LB:  That the material (c-print) mirrors the dissolution of a lifetime in the analog is a really resonant notion, and inherently gets to the sense of their being no achievable totality either in identity or in history. I feel to treat the information physically (bringing it’s decaying substrate into focus) really does make for a strikingly corporeal photography which for me opens easily to certain traditions in feminism. I am interested in the way that the contemporary explorations of the analogue and it’s properties really deconstruct a great deal of the popular mythology about the medium. Popularly, the photograph has often been considered in spite of it’s materiality in notions of permanence and objectivity, yet from here (on the digital horizon) it seems we are all-of-the-sudden often relating to pictures through their ‘bodies’ as it were. I am interested in the way duBois’ “amateur-ness” defines this relationship in your work. You said earlier that she was a sort of “perfect amateur photographer” and to me her relationship to the photographs production is the initial point of capture. (Who is this woman?
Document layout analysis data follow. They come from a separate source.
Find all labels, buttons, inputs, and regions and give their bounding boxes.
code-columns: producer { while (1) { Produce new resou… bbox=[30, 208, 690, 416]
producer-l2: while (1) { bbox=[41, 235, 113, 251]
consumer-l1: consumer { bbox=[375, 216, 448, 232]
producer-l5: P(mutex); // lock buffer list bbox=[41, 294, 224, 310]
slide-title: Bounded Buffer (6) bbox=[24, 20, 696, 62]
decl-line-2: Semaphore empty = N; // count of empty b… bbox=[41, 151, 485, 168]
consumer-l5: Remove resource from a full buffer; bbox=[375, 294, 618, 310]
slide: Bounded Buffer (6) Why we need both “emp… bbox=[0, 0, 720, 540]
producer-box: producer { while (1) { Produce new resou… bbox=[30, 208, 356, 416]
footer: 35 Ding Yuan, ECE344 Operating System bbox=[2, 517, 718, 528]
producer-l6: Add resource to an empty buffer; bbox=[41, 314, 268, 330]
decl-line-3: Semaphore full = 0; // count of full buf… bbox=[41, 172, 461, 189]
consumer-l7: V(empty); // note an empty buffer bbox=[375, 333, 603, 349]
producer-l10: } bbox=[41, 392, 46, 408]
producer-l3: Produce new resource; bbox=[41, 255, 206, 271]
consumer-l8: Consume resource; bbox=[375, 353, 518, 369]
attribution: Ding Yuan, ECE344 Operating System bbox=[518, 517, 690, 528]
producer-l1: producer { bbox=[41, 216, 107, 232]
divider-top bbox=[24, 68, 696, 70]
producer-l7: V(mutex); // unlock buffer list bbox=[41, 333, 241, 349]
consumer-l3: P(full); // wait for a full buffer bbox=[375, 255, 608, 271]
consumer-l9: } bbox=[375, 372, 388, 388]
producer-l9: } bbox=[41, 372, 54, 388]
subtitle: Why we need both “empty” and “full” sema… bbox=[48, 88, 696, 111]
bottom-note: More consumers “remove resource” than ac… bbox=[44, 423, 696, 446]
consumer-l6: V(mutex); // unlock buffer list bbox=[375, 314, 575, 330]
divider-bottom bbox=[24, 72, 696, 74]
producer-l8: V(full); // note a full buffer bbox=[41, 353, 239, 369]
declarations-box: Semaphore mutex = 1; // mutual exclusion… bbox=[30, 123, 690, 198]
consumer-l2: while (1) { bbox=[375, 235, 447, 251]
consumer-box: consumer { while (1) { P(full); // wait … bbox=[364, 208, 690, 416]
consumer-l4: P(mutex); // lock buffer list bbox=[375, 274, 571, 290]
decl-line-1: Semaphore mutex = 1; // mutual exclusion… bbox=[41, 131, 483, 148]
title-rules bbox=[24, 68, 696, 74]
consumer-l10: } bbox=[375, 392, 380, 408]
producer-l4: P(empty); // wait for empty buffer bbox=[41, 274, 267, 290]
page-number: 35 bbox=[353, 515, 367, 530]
What was she seeking by making these? etc.) I feel like amateur here comes with a fully articulated set of conventions as if it were a genre all its own (even the notes on the back feel like a convention)? Do you see this acting out as implicit in the “Kodak promise”? that she was performing not only a set of fantasy roles in her life but ones that come to necessitate photography? is this a stretch?

ZC: The wonderful thing about the word amateur is that it is based in the root word amour, meaning love. There has historically been a distinction made between the “amateur” and the “professional” in regards to art-making, with Professionalism as a concept going through an interesting bout of self-definition in the last forty years. Howard Singerman speaks a lot about this, a huge shift towards MFAs, formalizing art production, the system of a monied art world dictating terms of production on all levels. This simple and very misleading dichotomy, to make something out of ”love” or to make a “living” is also encapsulated in the Postmodern discussion of High/Low art and the questioning (and resulting collapsing of) that so-90s question of selling out. It begs the larger question, how is art judged?  In the amateur world, there is no assumption of judgment, or at least no perception of one, and this supposed liberation is key to reading the duBois work.
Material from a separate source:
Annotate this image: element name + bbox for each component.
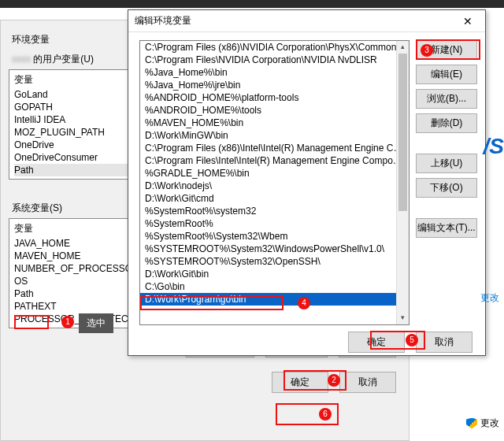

Her amateur ‘liberation’ is indeed conventional, all amateur things are, because one lets go any assumption of criticality and can therefore be “free” to do whatever it is they want, from stamp collecting to pole dancing to photographing oneself in many Mae-West like poses all over Asia in the 70s and 80s. This fantasy duBois has of herself, the “freedom”, is seen in the quality and, most importantly, the numbers of her photographs. And I agree with your “stretch” – there is no question her fantasy relationship to herself is inextricably caught up with assumptions of the photographic (and the cinematic), especially in relationship to feminism and to how women have been photographed/objectified/posed/etc.
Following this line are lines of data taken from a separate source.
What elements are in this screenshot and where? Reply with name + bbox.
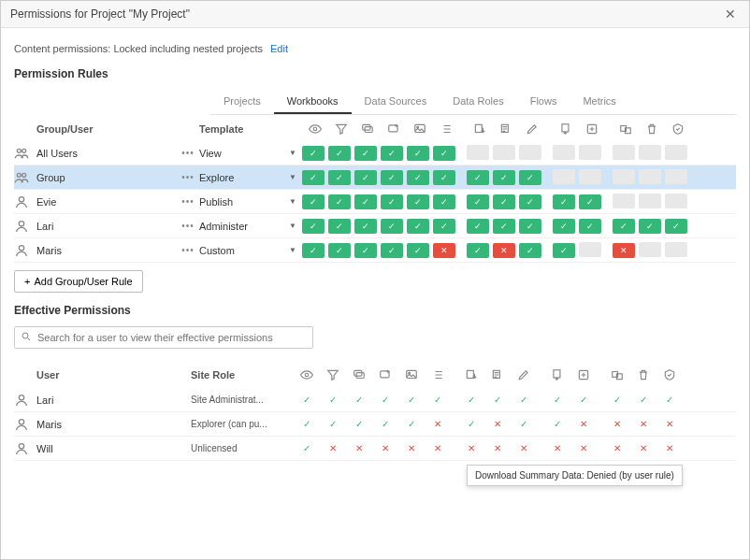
tab-data-sources[interactable]: Data Sources <box>352 90 440 114</box>
tab-flows[interactable]: Flows <box>517 90 570 114</box>
capability-cell[interactable]: ✓ <box>433 219 455 234</box>
capability-cell[interactable] <box>493 145 515 160</box>
capability-cell[interactable] <box>553 145 575 160</box>
capability-cell[interactable] <box>553 169 575 184</box>
capability-cell[interactable]: ✓ <box>302 146 325 161</box>
template-select[interactable]: View <box>199 148 283 159</box>
row-menu-button[interactable]: ••• <box>177 196 199 207</box>
capability-cell[interactable]: ✓ <box>381 194 403 209</box>
capability-cell[interactable]: ✓ <box>493 170 515 185</box>
effective-permission-row[interactable]: WillUnlicensed✓✕✕✕✕✕✕✕✕✕✕✕✕✕ <box>14 437 736 461</box>
tab-workbooks[interactable]: Workbooks <box>274 90 352 114</box>
search-input[interactable] <box>37 332 307 343</box>
capability-cell[interactable]: ✓ <box>519 219 541 234</box>
row-menu-button[interactable]: ••• <box>177 148 199 158</box>
capability-cell[interactable]: ✓ <box>328 170 351 185</box>
row-menu-button[interactable]: ••• <box>177 221 199 231</box>
capability-cell[interactable]: ✕ <box>433 243 455 258</box>
capability-cell[interactable]: ✓ <box>407 194 429 209</box>
capability-cell[interactable]: ✓ <box>381 219 403 234</box>
permission-rule-row[interactable]: Lari•••Administer▼✓✓✓✓✓✓✓✓✓✓✓✓✓✓ <box>14 214 736 238</box>
capability-cell[interactable]: ✓ <box>328 194 351 209</box>
capability-cell[interactable]: ✓ <box>354 170 377 185</box>
edit-link[interactable]: Edit <box>270 43 288 54</box>
capability-cell[interactable]: ✓ <box>579 194 601 209</box>
capability-cell[interactable]: ✓ <box>328 146 351 161</box>
capability-cell[interactable] <box>613 169 635 184</box>
template-select[interactable]: Custom <box>199 245 283 256</box>
capability-cell[interactable]: ✓ <box>433 146 455 161</box>
capability-cell[interactable] <box>665 169 687 184</box>
capability-cell[interactable] <box>639 169 661 184</box>
tab-data-roles[interactable]: Data Roles <box>440 90 516 114</box>
capability-cell[interactable]: ✓ <box>328 219 351 234</box>
tab-metrics[interactable]: Metrics <box>570 90 628 114</box>
capability-cell[interactable]: ✓ <box>613 219 635 234</box>
capability-cell[interactable]: ✓ <box>519 243 541 258</box>
capability-cell[interactable]: ✓ <box>467 194 489 209</box>
template-select[interactable]: Explore <box>199 172 283 183</box>
capability-cell[interactable]: ✕ <box>493 243 515 258</box>
capability-cell[interactable]: ✓ <box>381 146 403 161</box>
permission-rule-row[interactable]: All Users•••View▼✓✓✓✓✓✓ <box>14 141 736 165</box>
capability-cell[interactable]: ✓ <box>553 219 575 234</box>
capability-cell[interactable] <box>665 145 687 160</box>
capability-cell[interactable] <box>665 194 687 208</box>
capability-cell[interactable]: ✓ <box>433 170 455 185</box>
capability-cell[interactable]: ✓ <box>407 243 429 258</box>
capability-cell[interactable]: ✓ <box>328 243 351 258</box>
capability-cell[interactable] <box>613 145 635 160</box>
chevron-down-icon[interactable]: ▼ <box>283 173 302 181</box>
chevron-down-icon[interactable]: ▼ <box>283 222 302 230</box>
capability-cell[interactable] <box>639 145 661 160</box>
capability-cell[interactable]: ✓ <box>302 219 325 234</box>
effective-permission-row[interactable]: LariSite Administrat...✓✓✓✓✓✓✓✓✓✓✓✓✓✓ <box>14 388 736 412</box>
capability-cell[interactable]: ✓ <box>493 194 515 209</box>
capability-cell[interactable] <box>519 145 541 160</box>
row-menu-button[interactable]: ••• <box>177 172 199 182</box>
capability-cell[interactable] <box>467 145 489 160</box>
permission-rule-row[interactable]: Maris•••Custom▼✓✓✓✓✓✕✓✕✓✓✕ <box>14 238 736 263</box>
capability-cell[interactable]: ✓ <box>407 170 429 185</box>
capability-cell[interactable]: ✓ <box>407 219 429 234</box>
template-select[interactable]: Administer <box>199 221 283 232</box>
capability-cell[interactable] <box>639 242 661 257</box>
template-select[interactable]: Publish <box>199 196 283 208</box>
capability-cell[interactable] <box>579 169 601 184</box>
tab-projects[interactable]: Projects <box>210 90 274 114</box>
capability-cell[interactable]: ✓ <box>519 194 541 209</box>
capability-cell[interactable]: ✓ <box>467 243 489 258</box>
chevron-down-icon[interactable]: ▼ <box>283 246 302 254</box>
effective-permission-row[interactable]: MarisExplorer (can pu...✓✓✓✓✓✕✓✕✓✓✕✕✕✕ <box>14 412 736 437</box>
capability-cell[interactable]: ✓ <box>467 219 489 234</box>
capability-cell[interactable]: ✓ <box>519 170 541 185</box>
capability-cell[interactable]: ✓ <box>407 146 429 161</box>
capability-cell[interactable] <box>579 242 601 257</box>
capability-cell[interactable]: ✓ <box>493 219 515 234</box>
permission-rule-row[interactable]: Group•••Explore▼✓✓✓✓✓✓✓✓✓ <box>14 165 736 190</box>
capability-cell[interactable]: ✓ <box>302 194 325 209</box>
close-icon[interactable]: ✕ <box>721 7 740 22</box>
capability-cell[interactable]: ✓ <box>433 194 455 209</box>
permission-rule-row[interactable]: Evie•••Publish▼✓✓✓✓✓✓✓✓✓✓✓ <box>14 190 736 214</box>
capability-cell[interactable]: ✕ <box>613 243 635 258</box>
capability-cell[interactable] <box>613 194 635 208</box>
capability-cell[interactable]: ✓ <box>381 170 403 185</box>
capability-cell[interactable] <box>665 242 687 257</box>
capability-cell[interactable]: ✓ <box>553 194 575 209</box>
capability-cell[interactable]: ✓ <box>381 243 403 258</box>
capability-cell[interactable]: ✓ <box>553 243 575 258</box>
capability-cell[interactable]: ✓ <box>354 243 377 258</box>
chevron-down-icon[interactable]: ▼ <box>283 197 302 206</box>
capability-cell[interactable]: ✓ <box>354 146 377 161</box>
capability-cell[interactable]: ✓ <box>639 219 661 234</box>
add-group-user-button[interactable]: + Add Group/User Rule <box>14 270 143 293</box>
capability-cell[interactable]: ✓ <box>302 170 325 185</box>
capability-cell[interactable]: ✓ <box>579 219 601 234</box>
capability-cell[interactable] <box>639 194 661 208</box>
row-menu-button[interactable]: ••• <box>177 245 199 255</box>
capability-cell[interactable] <box>579 145 601 160</box>
capability-cell[interactable]: ✓ <box>665 219 687 234</box>
capability-cell[interactable]: ✓ <box>354 219 377 234</box>
effective-search[interactable] <box>14 326 313 349</box>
The project swings back around when duBois’ agency gets complicated by her relationship to her means of production – she was completely in charge of every aspect of the image, from the materials to the pose to the keeping of the photographic stuffness that begs this embodied question of the digital horizon.The crazy part about the whole thing is that the viewer isn’t sure whether the/her/my intent is cynical or not, and that confusion is especially profound. She has all the hallmarks of “art” yet her “work” was made without any self-reflexive relationship to that. Perhaps self-reflexivity is a key to that amateur/professional distinction.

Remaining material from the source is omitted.